The fact of the matter is that it is much, much easier to hire an EU citizen than to hire an American, Canadian, Australian, Kiwi, etc. You might be asking yourself "Well then, elenetxu, what are YOU doing there, smarty?" I'm married to a local and therefore have been granted residency and work permission.

Can you wait for another year? There are a number of programs that will bring you over legally and give you a liveable wage. I highly suggest the Auxiliares de Conversación program. Apply the moment the application comes out (approx. November) to make sure you get a spot. It's first come-first served as long as you're a university junior or graduate and have no police record. CIEE offers placements through the same program, but you have to pay and they give you more orientation. There's also a Catholic school organization in Madrid which places language assistants. If you are interested in learning more, let me know and I can post links for you.

I would be highly wary of a program which "guarantees" you a work visa but has you come over as a tourist.

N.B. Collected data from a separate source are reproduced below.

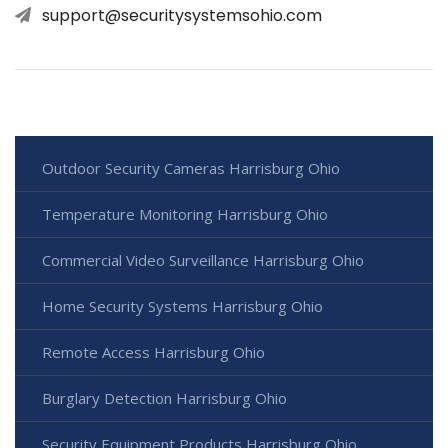
support@securitysystemsohio.com
Outdoor Security Cameras Harrisburg Ohio
Temperature Monitoring Harrisburg Ohio
Commercial Video Surveillance Harrisburg Ohio
Home Security Systems Harrisburg Ohio
Remote Access Harrisburg Ohio
Burglary Detection Harrisburg Ohio
Security Equipment Products Harrisburg Ohio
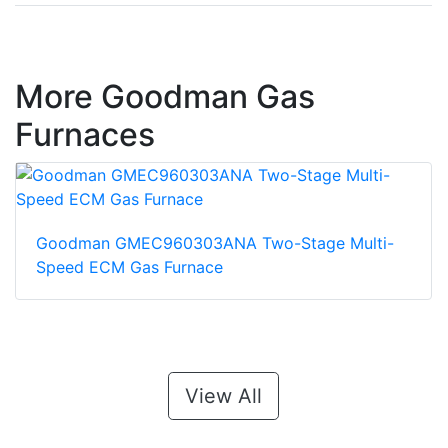
More Goodman Gas
Furnaces
Goodman GMEC960303ANA Two-Stage Multi-
Speed ECM Gas Furnace
View All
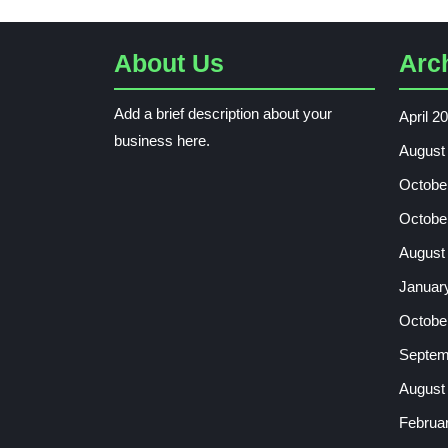
About Us
Arc
Add a brief description about your
April 2
business here.
August
Octobe
Octobe
August
Januar
Octobe
Septem
August
Februa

It's pretty easy to change from one visa to another but everyone I know who has: 1. let their visa expire or 2. come on a tourist visa and has wanted to either get a new visa or renew the visa has had to go home. It might not make sense in your mind but, well, buddy, this is the way it is. Don't get mad, don't protest, and especially don't tell the government employee "But this is NOT how it should be done!" Find a solution.

Best of luck. The Cliff's Notes version of this would be: Don't trust the program, it sounds sketchy. I'd apply to a legit program for next school year.